Exercise aim
I'd like the entries reproduced exactly, with the images omitted.

Records supplied
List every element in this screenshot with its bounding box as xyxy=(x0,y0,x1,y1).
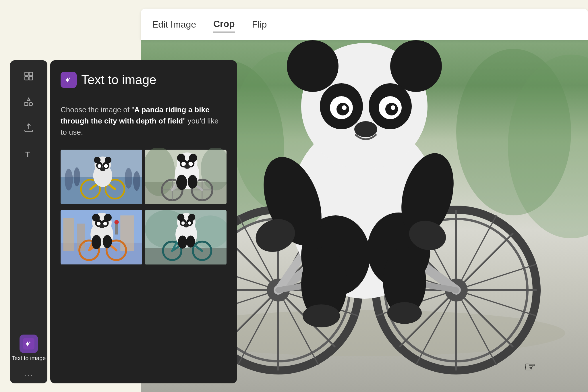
svg-rect-63 xyxy=(29,77,33,80)
sidebar-bottom: ✦ ⁎ Text to image ... xyxy=(12,335,46,378)
svg-point-78 xyxy=(133,171,140,191)
panel-header: ✦ ⁎ Text to image xyxy=(61,72,227,88)
panel-ai-icon: ✦ ⁎ xyxy=(61,72,77,88)
grid-item-4[interactable] xyxy=(145,208,227,266)
svg-point-92 xyxy=(100,167,105,171)
svg-rect-61 xyxy=(29,72,33,76)
text-to-image-sidebar-item[interactable]: ✦ ⁎ Text to image xyxy=(12,335,46,362)
grid-item-3[interactable] xyxy=(61,208,142,266)
svg-text:T: T xyxy=(25,150,30,159)
svg-rect-62 xyxy=(25,77,28,80)
left-sidebar: T ✦ ⁎ Text to image ... xyxy=(10,60,47,383)
panel-description: Choose the image of "A panda riding a bi… xyxy=(61,104,227,138)
svg-point-157 xyxy=(181,221,185,225)
text-to-image-icon: ✦ ⁎ xyxy=(20,335,38,353)
svg-point-139 xyxy=(99,225,105,228)
svg-point-159 xyxy=(184,224,189,227)
grid-item-1[interactable] xyxy=(61,148,142,206)
svg-point-75 xyxy=(65,169,73,191)
main-panel: ✦ ⁎ Text to image Choose the image of "A… xyxy=(50,60,237,383)
svg-point-137 xyxy=(97,222,100,225)
svg-point-130 xyxy=(92,235,101,249)
image-grid xyxy=(61,148,227,266)
svg-rect-121 xyxy=(120,215,134,251)
svg-point-108 xyxy=(188,175,198,188)
flip-tab[interactable]: Flip xyxy=(252,17,267,32)
text-to-image-sidebar-label: Text to image xyxy=(12,355,46,362)
svg-point-50 xyxy=(391,105,395,110)
panel-title: Text to image xyxy=(81,73,156,87)
svg-rect-119 xyxy=(63,218,74,251)
svg-text:⁎: ⁎ xyxy=(29,339,31,344)
svg-point-138 xyxy=(103,222,107,225)
more-options-icon[interactable]: ... xyxy=(24,368,33,378)
svg-point-90 xyxy=(98,164,101,168)
svg-point-150 xyxy=(178,235,187,248)
svg-point-77 xyxy=(125,168,132,189)
upload-icon[interactable] xyxy=(22,121,36,135)
svg-rect-143 xyxy=(145,248,227,264)
svg-rect-65 xyxy=(25,103,28,106)
elements-icon[interactable] xyxy=(22,95,36,109)
panel-divider xyxy=(61,96,227,96)
svg-point-123 xyxy=(114,220,119,224)
svg-point-116 xyxy=(184,164,190,169)
svg-point-131 xyxy=(103,235,112,248)
svg-point-76 xyxy=(74,167,80,186)
layout-icon[interactable] xyxy=(22,69,36,83)
svg-point-64 xyxy=(29,103,33,106)
svg-point-41 xyxy=(287,40,339,92)
text-icon[interactable]: T xyxy=(22,146,36,161)
crop-tab[interactable]: Crop xyxy=(213,16,235,32)
grid-item-2[interactable] xyxy=(145,148,227,206)
svg-point-51 xyxy=(354,121,377,137)
svg-point-151 xyxy=(186,235,195,248)
svg-point-58 xyxy=(303,304,340,327)
svg-point-42 xyxy=(390,40,442,92)
edit-toolbar: Edit Image Crop Flip xyxy=(141,9,588,40)
svg-rect-60 xyxy=(25,72,28,76)
svg-point-91 xyxy=(104,164,108,168)
svg-point-59 xyxy=(387,302,422,324)
svg-point-158 xyxy=(188,221,191,225)
svg-point-107 xyxy=(176,175,187,190)
svg-text:⁎: ⁎ xyxy=(69,76,71,80)
svg-point-49 xyxy=(342,105,347,110)
edit-image-tab[interactable]: Edit Image xyxy=(152,17,196,32)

Task output
List every element in this screenshot with its bounding box as xyxy=(x0,y0,x1,y1).
svg-rect-63 xyxy=(29,77,33,80)
sidebar-bottom: ✦ ⁎ Text to image ... xyxy=(12,335,46,378)
svg-point-78 xyxy=(133,171,140,191)
panel-header: ✦ ⁎ Text to image xyxy=(61,72,227,88)
panel-ai-icon: ✦ ⁎ xyxy=(61,72,77,88)
grid-item-4[interactable] xyxy=(145,208,227,266)
svg-point-92 xyxy=(100,167,105,171)
svg-rect-61 xyxy=(29,72,33,76)
text-to-image-sidebar-item[interactable]: ✦ ⁎ Text to image xyxy=(12,335,46,362)
grid-item-3[interactable] xyxy=(61,208,142,266)
svg-text:T: T xyxy=(25,150,30,159)
svg-rect-62 xyxy=(25,77,28,80)
left-sidebar: T ✦ ⁎ Text to image ... xyxy=(10,60,47,383)
panel-description: Choose the image of "A panda riding a bi… xyxy=(61,104,227,138)
svg-point-157 xyxy=(181,221,185,225)
text-to-image-icon: ✦ ⁎ xyxy=(20,335,38,353)
svg-point-139 xyxy=(99,225,105,228)
svg-point-159 xyxy=(184,224,189,227)
grid-item-1[interactable] xyxy=(61,148,142,206)
svg-point-75 xyxy=(65,169,73,191)
main-panel: ✦ ⁎ Text to image Choose the image of "A… xyxy=(50,60,237,383)
svg-point-137 xyxy=(97,222,100,225)
svg-point-130 xyxy=(92,235,101,249)
image-grid xyxy=(61,148,227,266)
svg-rect-121 xyxy=(120,215,134,251)
svg-point-108 xyxy=(188,175,198,188)
flip-tab[interactable]: Flip xyxy=(252,17,267,32)
text-to-image-sidebar-label: Text to image xyxy=(12,355,46,362)
svg-point-50 xyxy=(391,105,395,110)
panel-title: Text to image xyxy=(81,73,156,87)
svg-rect-119 xyxy=(63,218,74,251)
svg-text:⁎: ⁎ xyxy=(29,339,31,344)
svg-point-138 xyxy=(103,222,107,225)
more-options-icon[interactable]: ... xyxy=(24,368,33,378)
svg-point-90 xyxy=(98,164,101,168)
svg-point-150 xyxy=(178,235,187,248)
svg-point-77 xyxy=(125,168,132,189)
upload-icon[interactable] xyxy=(22,121,36,135)
svg-rect-143 xyxy=(145,248,227,264)
svg-rect-65 xyxy=(25,103,28,106)
elements-icon[interactable] xyxy=(22,95,36,109)
panel-divider xyxy=(61,96,227,96)
svg-point-123 xyxy=(114,220,119,224)
svg-point-116 xyxy=(184,164,190,169)
svg-point-131 xyxy=(103,235,112,248)
svg-point-76 xyxy=(74,167,80,186)
layout-icon[interactable] xyxy=(22,69,36,83)
svg-point-64 xyxy=(29,103,33,106)
svg-point-41 xyxy=(287,40,339,92)
text-icon[interactable]: T xyxy=(22,146,36,161)
crop-tab[interactable]: Crop xyxy=(213,16,235,32)
grid-item-2[interactable] xyxy=(145,148,227,206)
svg-point-51 xyxy=(354,121,377,137)
svg-point-151 xyxy=(186,235,195,248)
svg-point-58 xyxy=(303,304,340,327)
svg-point-42 xyxy=(390,40,442,92)
edit-toolbar: Edit Image Crop Flip xyxy=(141,9,588,40)
svg-rect-60 xyxy=(25,72,28,76)
svg-point-91 xyxy=(104,164,108,168)
svg-point-59 xyxy=(387,302,422,324)
svg-point-158 xyxy=(188,221,191,225)
svg-point-107 xyxy=(176,175,187,190)
svg-text:⁎: ⁎ xyxy=(69,76,71,80)
svg-point-49 xyxy=(342,105,347,110)
edit-image-tab[interactable]: Edit Image xyxy=(152,17,196,32)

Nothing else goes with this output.